Using tools such as dynamic profiling, modular content, and AI, Vanguard is set to change each participant's experience across channels and adapt to their needs in real time. For example, imagine a participant who routinely looks at their account performance over time. The new technology being leveraged by Vanguard will adapt so that the features they typically use are moved to the forefront. That's also when a participant might get an automated nudge to encourage them to continue to take the right actions toward financial well-being.

Now let's say the participant breaks from their norm and starts researching active equity products. In real time, the system will serve up a video on portfolio allocation, for example, because it will recognize the participant is looking at a different topic. Extending that even further, if the system learns the participant really likes to receive communications in video format, it could use modular content and create custom video tailored to that participant—and serve it up at the exact moment the participant is most engaged. If the participant then logs off and dials the call center, the associate will be immediately alerted to what the participant was just looking at online. The result is a tailored conversation picking up where the participant left off.

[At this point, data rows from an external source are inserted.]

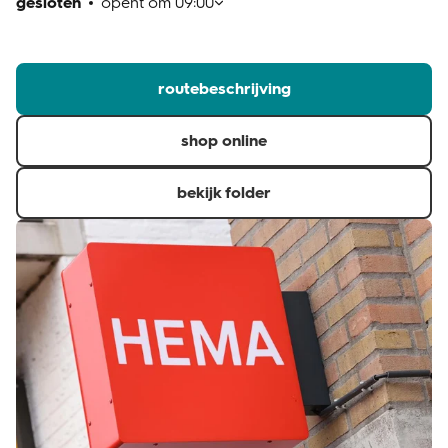
gesloten
opent om
09:00
klantenservice
routebeschrijving
shop online
bekijk folder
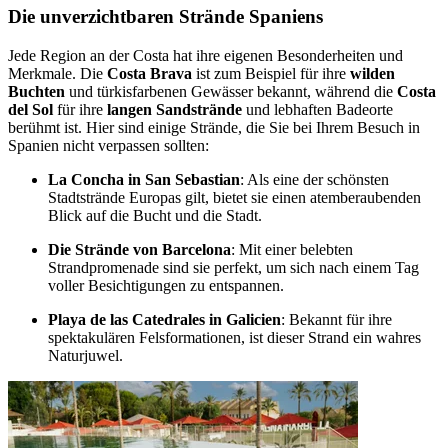
Die unverzichtbaren Strände Spaniens
Jede Region an der Costa hat ihre eigenen Besonderheiten und
Merkmale. Die
Costa Brava
ist zum Beispiel für ihre
wilden
Buchten
und türkisfarbenen Gewässer bekannt, während die
Costa
del Sol
für ihre
langen Sandstrände
und lebhaften Badeorte
berühmt ist. Hier sind einige Strände, die Sie bei Ihrem Besuch in
Spanien nicht verpassen sollten:
La Concha in San Sebastian
: Als eine der schönsten
Stadtstrände Europas gilt, bietet sie einen atemberaubenden
Blick auf die Bucht und die Stadt.
Die Strände von Barcelona
: Mit einer belebten
Strandpromenade sind sie perfekt, um sich nach einem Tag
voller Besichtigungen zu entspannen.
Playa de las Catedrales in Galicien
: Bekannt für ihre
spektakulären Felsformationen, ist dieser Strand ein wahres
Naturjuwel.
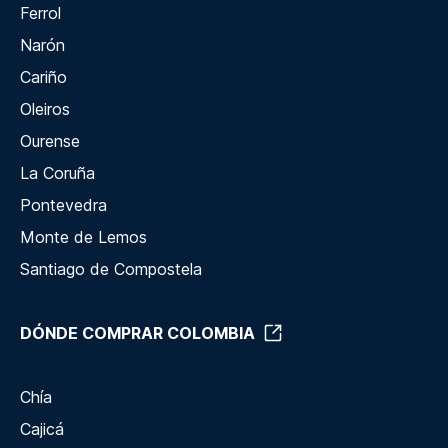
Ferrol
Narón
Cariño
Oleiros
Ourense
La Coruña
Pontevedra
Monte de Lemos
Santiago de Compostela
DÓNDE COMPRAR COLOMBIA
Chía
Cajicá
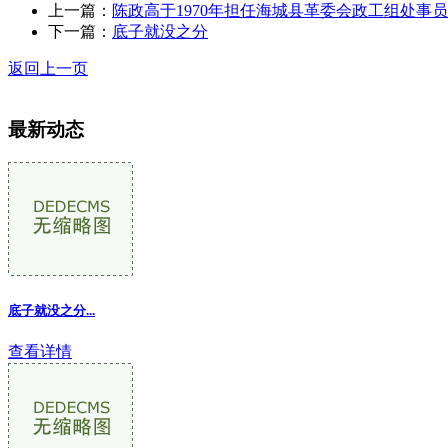
上一篇：
陈政高于1970年担任海城县革委会政工组处事
下一篇：
底子就没之分
返回上一页
最新动态
底子就没之分...
查看详情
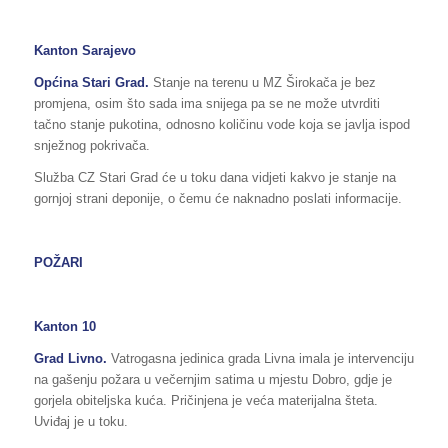
Kanton Sarajevo
Općina Stari Grad.
Stanje na terenu u MZ Širokača je bez
promjena, osim što sada ima snijega pa se ne može utvrditi
tačno stanje pukotina, odnosno količinu vode koja se javlja ispod
snježnog pokrivača.
Služba CZ Stari Grad će u toku dana vidjeti kakvo je stanje na
gornjoj strani deponije, o čemu će naknadno poslati informacije.
POŽARI
Kanton 10
Grad Livno.
Vatrogasna jedinica grada Livna imala je intervenciju
na gašenju požara u večernjim satima u mjestu Dobro, gdje je
gorjela obiteljska kuća. Pričinjena je veća materijalna šteta.
Uviđaj je u toku.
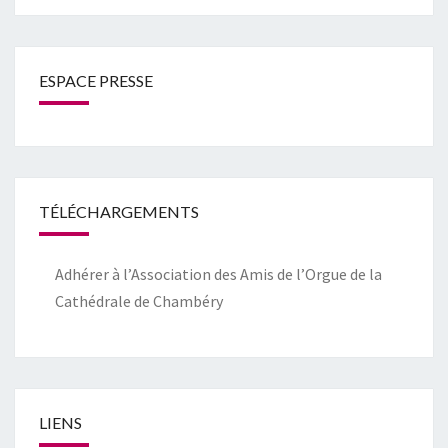
ESPACE PRESSE
TÉLÉCHARGEMENTS
Adhérer à l’Association des Amis de l’Orgue de la
Cathédrale de Chambéry
LIENS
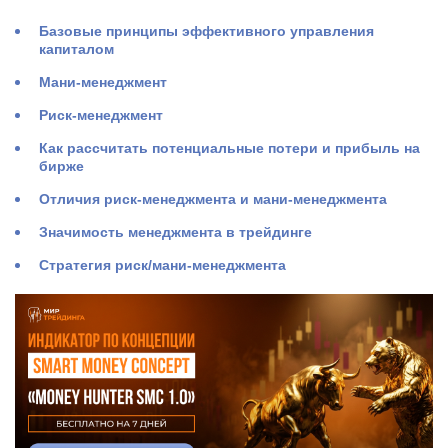
Базовые принципы эффективного управления
капиталом
Мани-менеджмент
Риск-менеджмент
Как рассчитать потенциальные потери и прибыль на
бирже
Отличия риск-менеджмента и мани-менеджмента
Значимость менеджмента в трейдинге
Стратегия риск/мани-менеджмента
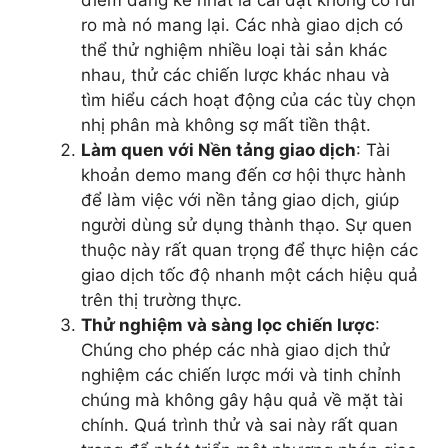
điểm đáng kể nhất là cài đặt không có rủi
ro mà nó mang lại. Các nhà giao dịch có
thể thử nghiệm nhiều loại tài sản khác
nhau, thử các chiến lược khác nhau và
tìm hiểu cách hoạt động của các tùy chọn
nhị phân mà không sợ mất tiền thật.
Làm quen với Nền tảng giao dịch
: Tài
khoản demo mang đến cơ hội thực hành
để làm việc với nền tảng giao dịch, giúp
người dùng sử dụng thành thạo. Sự quen
thuộc này rất quan trọng để thực hiện các
giao dịch tốc độ nhanh một cách hiệu quả
trên thị trường thực.
Thử nghiệm và sàng lọc chiến lược
:
Chúng cho phép các nhà giao dịch thử
nghiệm các chiến lược mới và tinh chỉnh
chúng mà không gây hậu quả về mặt tài
chính. Quá trình thử và sai này rất quan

"We think it's critical to be able to adapt participants' needs in the moment when they show they care about their retirement account and their financial well-being. And we really think that that's going to be a game changer for us," says Czonstka. "That allows us to reverse engineer the participant experience from the starting point of the outcome. That's the whole point—it's not about the experience itself, it's about helping participants reach the outcome they are seeking."